After the US and its allies imposed sanctions on Russian foreign exchange reserves, almost half of them were frozen. However, Russia surprised everyone with its gold strategy.
There has been an increased interest in gold on world markets, Chinese publication NetEase noted.
During the recent ten years, Russia has been actively investing in gold to amass the assets that many now refer to as one of the world's largest gold reserves.
During the last couple of years, however, Russia has significantly reduced activity in this area. In addition, Russia exports a significant part of gold assets.
Last year, Russia exported over 300 tons of gold worth $17 billion. According to Chinese experts, there is a similar situation this year, although today Russia exports gold to China, rather than to the United Kingdom as it did before.
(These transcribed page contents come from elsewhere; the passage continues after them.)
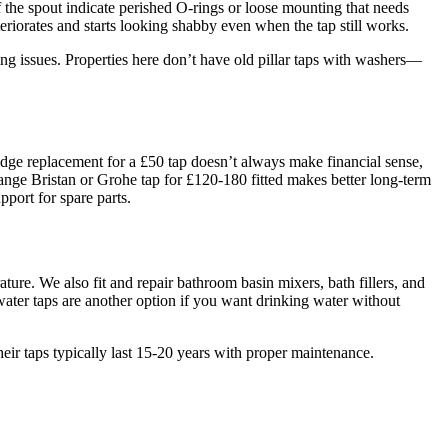
 the spout indicate perished O-rings or loose mounting that needs
riorates and starts looking shabby even when the tap still works.
ing issues. Properties here don’t have old pillar taps with washers—
idge replacement for a £50 tap doesn’t always make financial sense,
-range Bristan or Grohe tap for £120-180 fitted makes better long-term
pport for spare parts.
re. We also fit and repair bathroom basin mixers, bath fillers, and
water taps are another option if you want drinking water without
ir taps typically last 15-20 years with proper maintenance.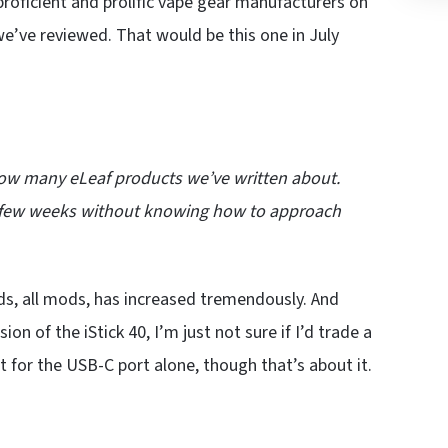
roficient and prolific vape gear manufacturers on
 we’ve reviewed. That would be this one in July
 how many eLeaf products we’ve written about.
r a few weeks without knowing how to approach
ods, all mods, has increased tremendously. And
on of the iStick 40, I’m just not sure if I’d trade a
st for the USB-C port alone, though that’s about it.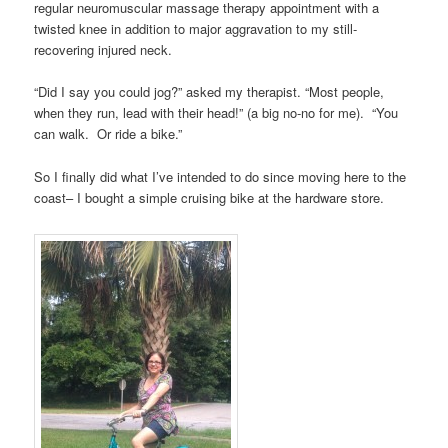
regular neuromuscular massage therapy appointment with a
twisted knee in addition to major aggravation to my still-
recovering injured neck.
“Did I say you could jog?” asked my therapist. “Most people,
when they run, lead with their head!” (a big no-no for me). “You
can walk. Or ride a bike.”
So I finally did what I’ve intended to do since moving here to the
coast– I bought a simple cruising bike at the hardware store.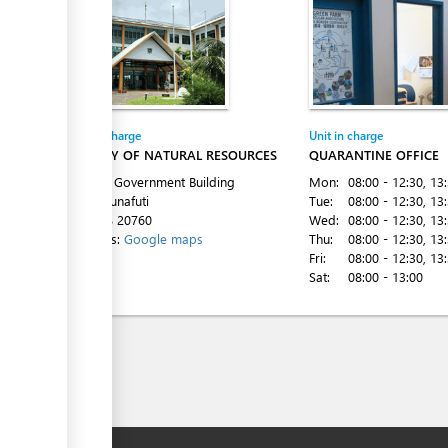
Entity in charge
Unit in charge
MINISTRY OF NATURAL RESOURCES
QUARANTINE OFFICE
1st Floor Government Building
Mon:
08:00 - 12:30
, 13
Vaiaku, Funafuti
Tue:
08:00 - 12:30
, 13
Tel:
+688 20760
Wed:
08:00 - 12:30
, 13
Directions:
Google maps
Thu:
08:00 - 12:30
, 13
Fri:
08:00 - 12:30
, 13
Sat:
08:00 - 13:00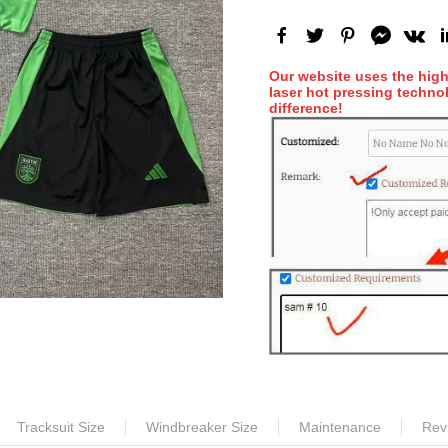
Our website uses the hig
laser hot pressing technol
difference!
Tracksuit Size
Windbreaker Size
Maintenance
Rev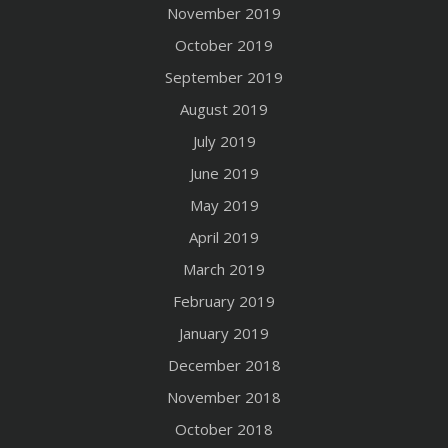
November 2019
October 2019
September 2019
August 2019
July 2019
June 2019
May 2019
April 2019
March 2019
February 2019
January 2019
December 2018
November 2018
October 2018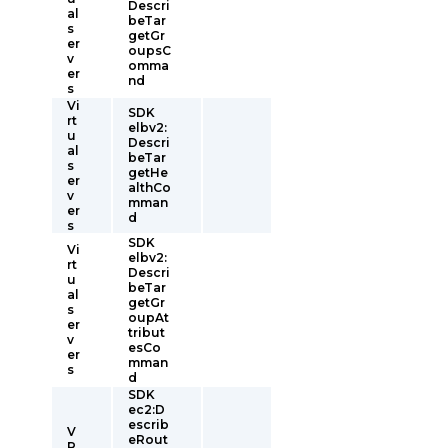
Descri
al
beTar
s
getGr
er
oupsC
v
omma
er
nd
s
Vi
SDK
rt
elbv2:
u
Descri
al
beTar
s
getHe
er
althCo
v
mman
er
d
s
SDK
Vi
elbv2:
rt
Descri
u
beTar
al
getGr
s
oupAt
er
tribut
v
esCo
er
mman
s
d
SDK
ec2:D
escrib
V
eRout
R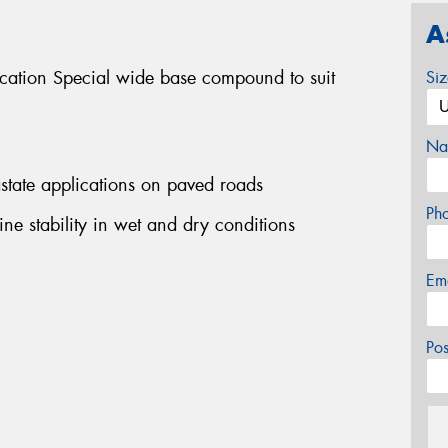
A
ication Special wide base compound to suit
Si
Na
rastate applications on paved roads
Ph
ine stability in wet and dry conditions
Em
Po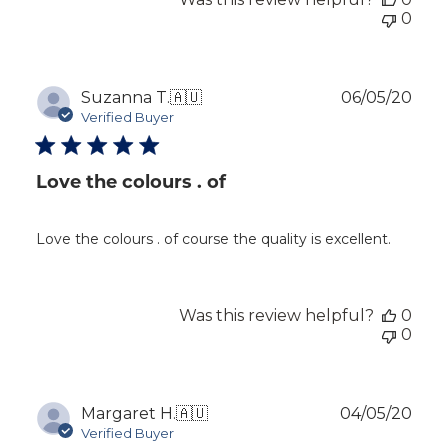
0
Publ
Suzanna T.
🇦🇺
06/05/20
dat
Verified Buyer
Love the colours . of
Love the colours . of course the quality is excellent.
Was this review helpful?
0
0
Publ
Margaret H.
🇦🇺
04/05/20
dat
Verified Buyer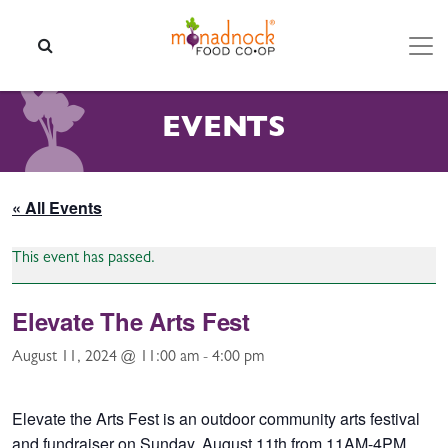
Skip to content
SEARCH
EVENTS
« All Events
This event has passed.
Elevate The Arts Fest
August 11, 2024 @ 11:00 am
-
4:00 pm
Elevate the Arts Fest is an outdoor community arts festival
and fundraiser on Sunday, August 11th from 11AM-4PM.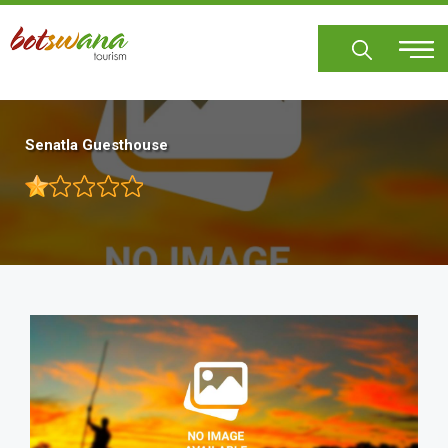
Skip
to
main
content
Senatla Guesthouse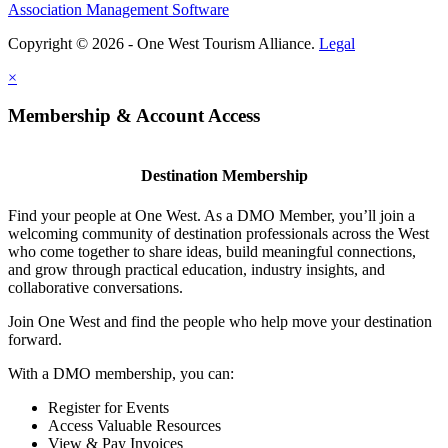
Association Management Software
Copyright © 2026 - One West Tourism Alliance.
Legal
×
Membership & Account Access
Destination Membership
Find your people at One West. As a DMO Member, you’ll join a
welcoming community of destination professionals across the West
who come together to share ideas, build meaningful connections,
and grow through practical education, industry insights, and
collaborative conversations.
Join One West and find the people who help move your destination
forward.
With a DMO membership, you can:
Register for Events
Access Valuable Resources
View & Pay Invoices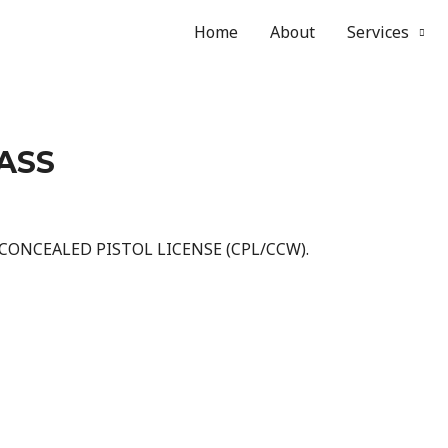
Home
About
Services
LASS
 CONCEALED PISTOL LICENSE (CPL/CCW).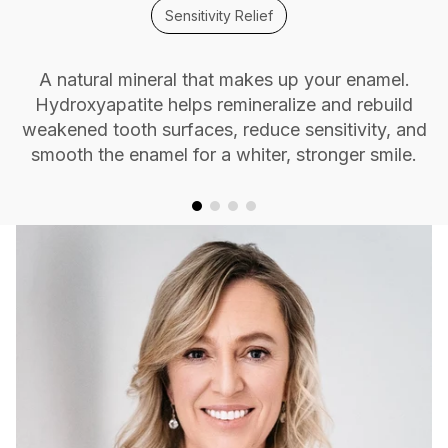
Sensitivity Relief
A natural mineral that makes up your enamel.
Hydroxyapatite helps remineralize and rebuild
weakened tooth surfaces, reduce sensitivity, and
smooth the enamel for a whiter, stronger smile.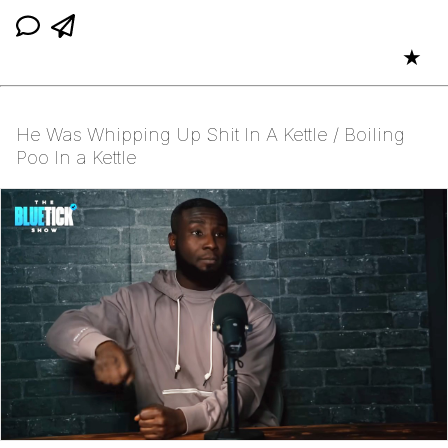
★
He Was Whipping Up Shit In A Kettle / Boiling
Poo In a Kettle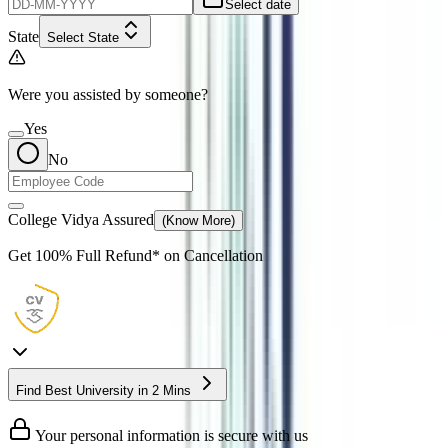
Select date
State
Select State
Were you assisted by someone?
Yes
No
College Vidya Assured
(Know More)
Get
100% Full Refund*
on Cancellation
Find Best University in 2 Mins
Your personal information is secure with us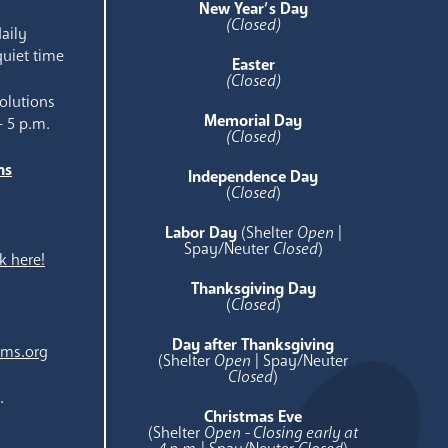
New Year’s Day
(Closed)
aily
quiet time
Easter
(Closed)
olutions
Memorial Day
- 5 p.m.
(Closed)
ns
Independence Day
e
(
Closed
)
Labor Day
(Shelter
Open
|
Spay/Neuter
Closed
)
k here!
Thanksgiving Day
(
Closed
)
Day after Thanksgiving
ams.org
(Shelter
Open
| Spay/Neuter
Closed
)
.
Christmas Eve
(Shelter
Open - Closing early at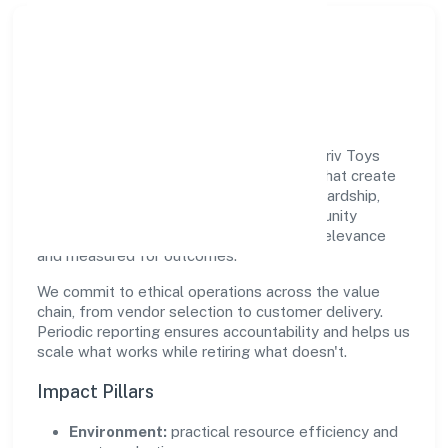
Responsible Business &
Community Value
Growth and responsibility go together. Aariv Toys
(opc) Private Limited supports initiatives that create
real, durable impact—environmental stewardship,
inclusive practices, and meaningful community
partnerships. Programs are selected for relevance
and measured for outcomes.
We commit to ethical operations across the value
chain, from vendor selection to customer delivery.
Periodic reporting ensures accountability and helps us
scale what works while retiring what doesn't.
Impact Pillars
Environment:
practical resource efficiency and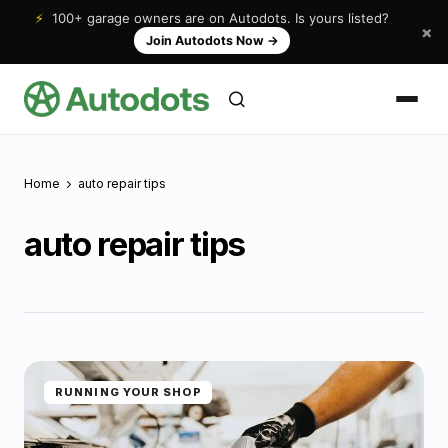
⚡
100+ garage owners are on Autodots. Is yours listed?
×
Join Autodots Now
→
Home
auto repair tips
auto repair tips
RUNNING YOUR SHOP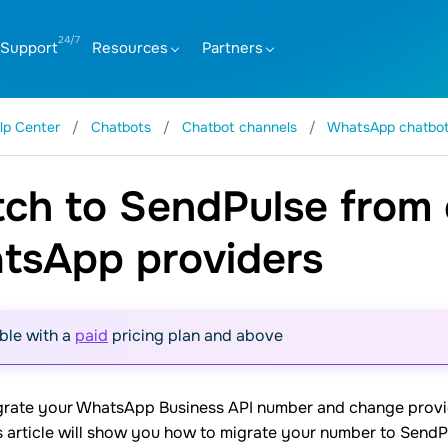
Support
Resources
Partners
lp Center
Chatbots
Chatbot channels
WhatsApp chatbo
ch to SendPulse from 
tsApp providers
ble with a
paid
pricing plan and above
grate your WhatsApp Business API number and change provide
is article will show you how to migrate your number to Send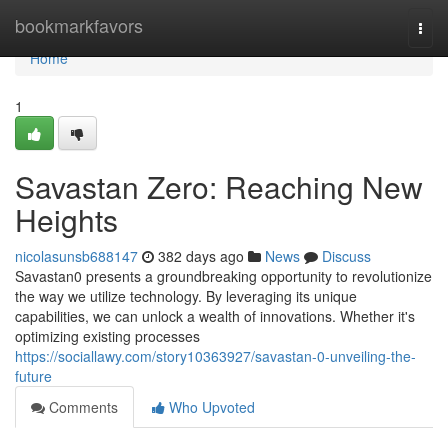
Home
bookmarkfavors
Togg
navi
Home
1
Savastan Zero: Reaching New
Heights
nicolasunsb688147
382 days ago
News
Discuss
Savastan0 presents a groundbreaking opportunity to revolutionize
the way we utilize technology. By leveraging its unique
capabilities, we can unlock a wealth of innovations. Whether it's
optimizing existing processes
https://sociallawy.com/story10363927/savastan-0-unveiling-the-
future
Comments
Who Upvoted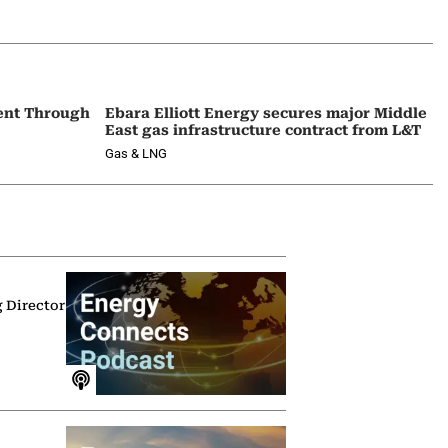
ent Through
Ebara Elliott Energy secures major Middle
East gas infrastructure contract from L&T
Gas & LNG
g Director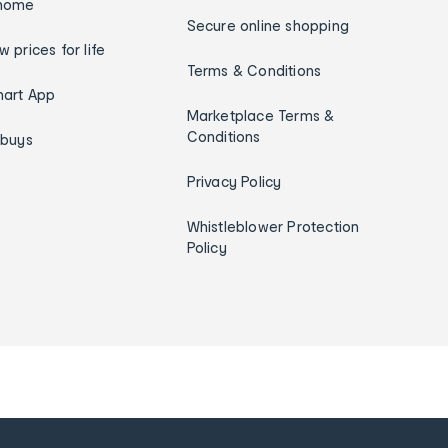
home
Secure online shopping
w prices for life
Terms & Conditions
art App
Marketplace Terms &
Conditions
ybuys
Privacy Policy
Whistleblower Protection
Policy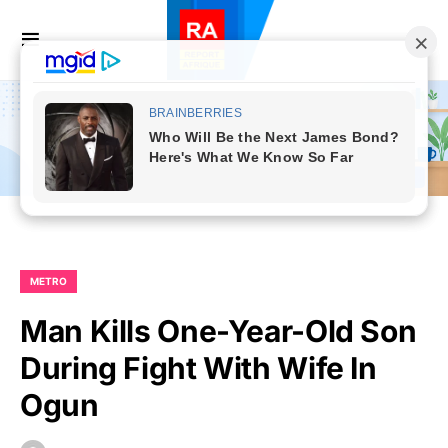
METRO
Man Kills One-Year-Old Son
During Fight With Wife In
Ogun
Until February of this year, China did not buy Russian gold, but over the past six months, its purchases have increased dramatically, the article in the Chinese publication said.
The authors of the Chinese edition noted that they were surprised by the difference in Russia's and China'd approach to the replenishment of gold reserves. Russia sells almost all of its mined gold, and the Chinese side buys it. A detailed analysis explains the situation.
Russia stepped up the purchase of gold after Moscow decided to almost completely abandon US government bonds. Russia was buying gold by selling American securities. Moscow could thus diversify its gold and foreign exchange reserves.
The Chinese authorities started acted similarly, albeit belatedly. China is now phasing out US bonds worth more than a trillion dollars. This is the difference between the approaches of Moscow and Beijing to the accumulation of gold reserves, the article said.
Earlier, the United States, Great Britain, the European Union imposed sanctions on the import of Russian gold. The impact of such a move would be limited, Bloomberg noted.